Goal of the exercise = Every entry is to be returned exactly as it stands; the pictures are to be dropped.

>>>

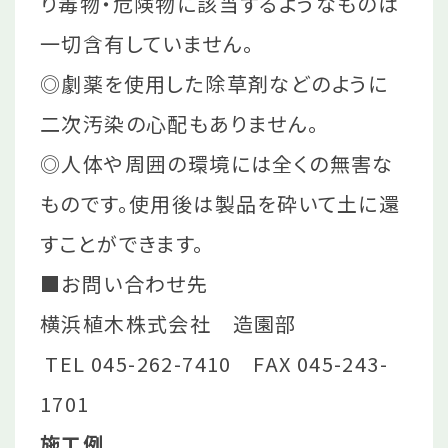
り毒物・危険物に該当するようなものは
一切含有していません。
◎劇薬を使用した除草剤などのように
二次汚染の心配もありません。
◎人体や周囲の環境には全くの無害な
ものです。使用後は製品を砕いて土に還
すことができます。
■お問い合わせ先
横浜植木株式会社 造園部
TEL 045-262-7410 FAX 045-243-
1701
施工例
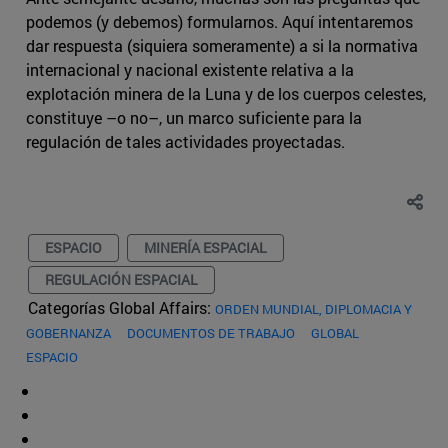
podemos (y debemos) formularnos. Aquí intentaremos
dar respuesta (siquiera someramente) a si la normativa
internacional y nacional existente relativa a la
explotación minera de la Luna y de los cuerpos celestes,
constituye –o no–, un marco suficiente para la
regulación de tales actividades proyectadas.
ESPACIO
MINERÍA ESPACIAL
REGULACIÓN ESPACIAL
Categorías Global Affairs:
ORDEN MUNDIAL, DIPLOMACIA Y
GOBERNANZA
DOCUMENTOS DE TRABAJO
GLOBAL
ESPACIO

<<<

Task result =
り毒物・危険物に該当するようなものは
一切含有していません。
◎劇薬を使用した除草剤などのように
二次汚染の心配もありません。
◎人体や周囲の環境には全くの無害な
ものです。使用後は製品を砕いて土に還
すことができます。
■お問い合わせ先
横浜植木株式会社 造園部
TEL 045-262-7410 FAX 045-243-
1701
施工例
podemos (y debemos) formularnos. Aquí intentaremos
dar respuesta (siquiera someramente) a si la normativa
internacional y nacional existente relativa a la
explotación minera de la Luna y de los cuerpos celestes,
constituye –o no–, un marco suficiente para la
regulación de tales actividades proyectadas.
ESPACIO
MINERÍA ESPACIAL
REGULACIÓN ESPACIAL
Categorías Global Affairs:
ORDEN MUNDIAL, DIPLOMACIA Y
GOBERNANZA
DOCUMENTOS DE TRABAJO
GLOBAL
ESPACIO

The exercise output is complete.